WORK TO BE COMPLETED ▸ Lift out each line of the data that holds "Katzenminze".

Page images and extracted text
★ ★ ★ ★
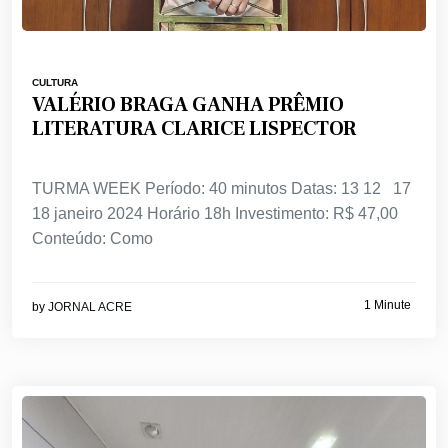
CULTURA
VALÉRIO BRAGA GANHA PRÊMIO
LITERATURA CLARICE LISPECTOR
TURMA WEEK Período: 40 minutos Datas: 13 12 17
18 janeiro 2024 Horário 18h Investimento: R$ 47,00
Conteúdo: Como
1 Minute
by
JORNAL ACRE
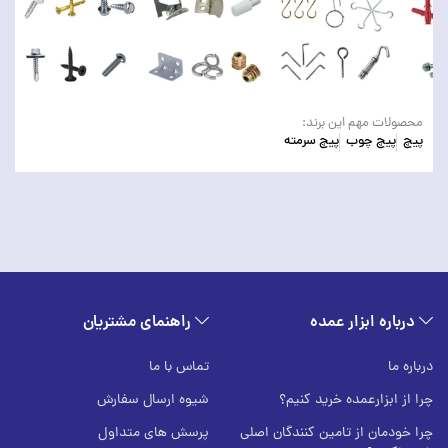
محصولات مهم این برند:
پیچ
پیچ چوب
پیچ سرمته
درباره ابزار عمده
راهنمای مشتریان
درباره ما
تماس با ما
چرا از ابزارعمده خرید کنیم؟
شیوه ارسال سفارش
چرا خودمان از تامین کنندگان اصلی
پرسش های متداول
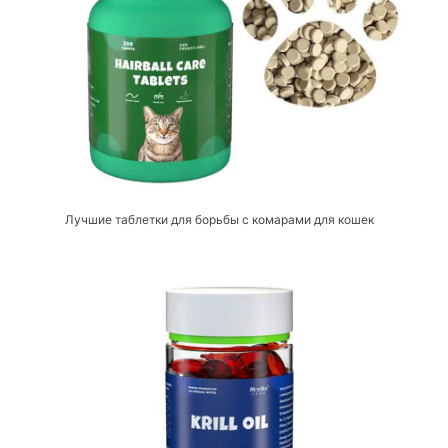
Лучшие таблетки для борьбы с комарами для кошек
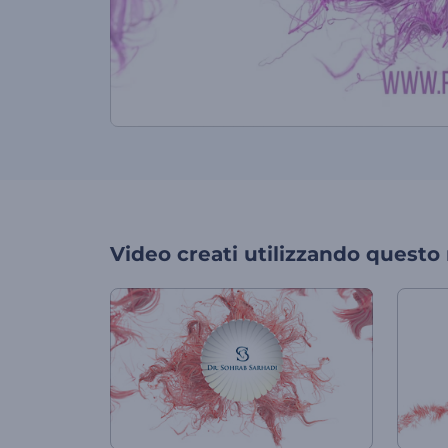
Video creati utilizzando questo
★ ★ ★ ★
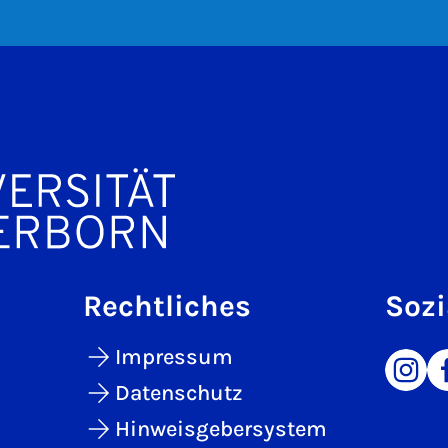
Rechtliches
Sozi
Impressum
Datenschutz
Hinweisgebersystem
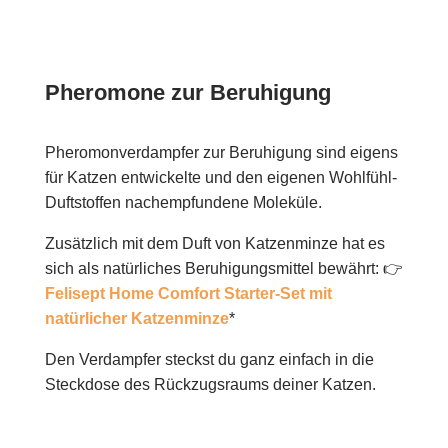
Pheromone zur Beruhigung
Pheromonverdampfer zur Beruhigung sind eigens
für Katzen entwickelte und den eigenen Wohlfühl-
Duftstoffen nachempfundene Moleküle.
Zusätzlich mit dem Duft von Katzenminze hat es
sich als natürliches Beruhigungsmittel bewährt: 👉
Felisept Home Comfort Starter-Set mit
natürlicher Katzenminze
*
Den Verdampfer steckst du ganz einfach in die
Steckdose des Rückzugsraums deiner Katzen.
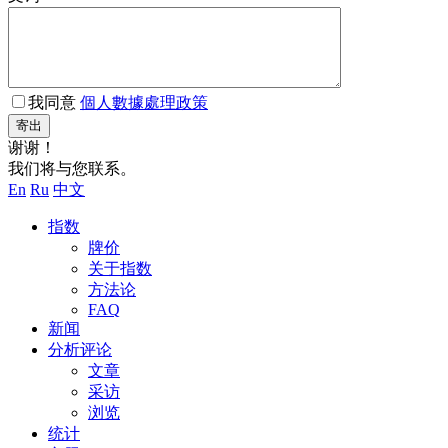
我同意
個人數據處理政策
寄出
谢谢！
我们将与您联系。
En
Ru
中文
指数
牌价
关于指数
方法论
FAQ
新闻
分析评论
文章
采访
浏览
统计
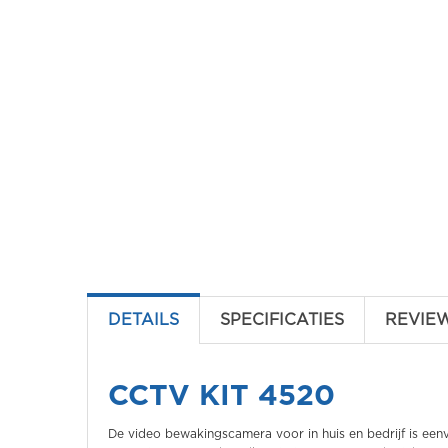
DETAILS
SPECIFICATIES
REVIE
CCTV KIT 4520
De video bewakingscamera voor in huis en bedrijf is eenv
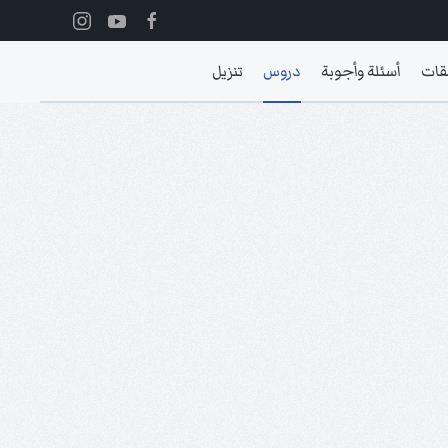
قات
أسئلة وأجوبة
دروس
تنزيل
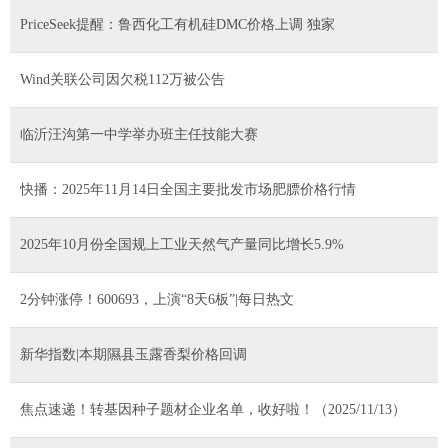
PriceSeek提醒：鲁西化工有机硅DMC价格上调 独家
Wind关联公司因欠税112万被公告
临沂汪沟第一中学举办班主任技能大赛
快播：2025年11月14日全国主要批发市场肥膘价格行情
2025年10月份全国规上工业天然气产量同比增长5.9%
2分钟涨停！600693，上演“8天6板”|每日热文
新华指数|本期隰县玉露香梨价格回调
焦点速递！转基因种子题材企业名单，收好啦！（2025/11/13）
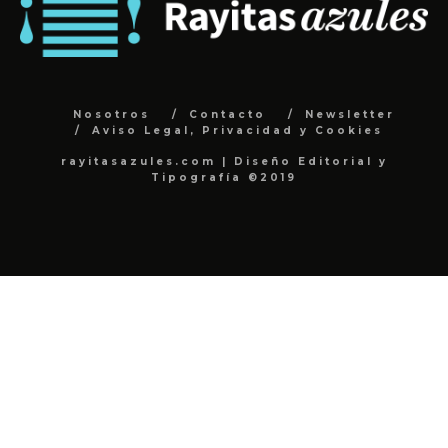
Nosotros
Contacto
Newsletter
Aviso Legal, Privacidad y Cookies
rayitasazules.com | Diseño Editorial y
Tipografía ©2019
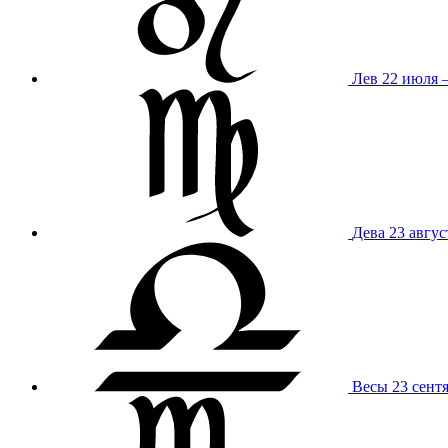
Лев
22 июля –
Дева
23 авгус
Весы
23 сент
★ ★ ★ ★
RESPONSE ▸
Zusätzlich mit dem Duft von Katzenminze hat es
natürlicher Katzenminze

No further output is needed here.